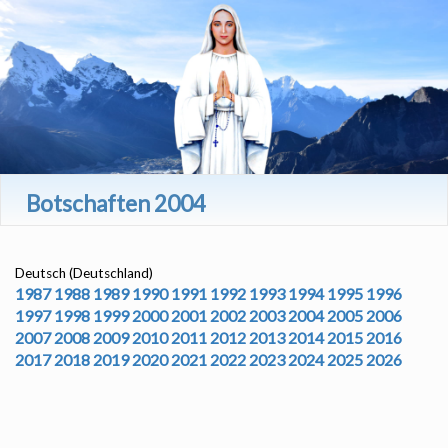
Botschaften 2004
Deutsch (Deutschland)
1987
1988
1989
1990
1991
1992
1993
1994
1995
1996
1997
1998
1999
2000
2001
2002
2003
2004
2005
2006
2007
2008
2009
2010
2011
2012
2013
2014
2015
2016
2017
2018
2019
2020
2021
2022
2023
2024
2025
2026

────────────────────────────────────────

Give a verbatim transcription of the entries, leaving out the pictures.

Botschaften 2004
Deutsch (Deutschland)
1987
1988
1989
1990
1991
1992
1993
1994
1995
1996
1997
1998
1999
2000
2001
2002
2003
2004
2005
2006
2007
2008
2009
2010
2011
2012
2013
2014
2015
2016
2017
2018
2019
2020
2021
2022
2023
2024
2025
2026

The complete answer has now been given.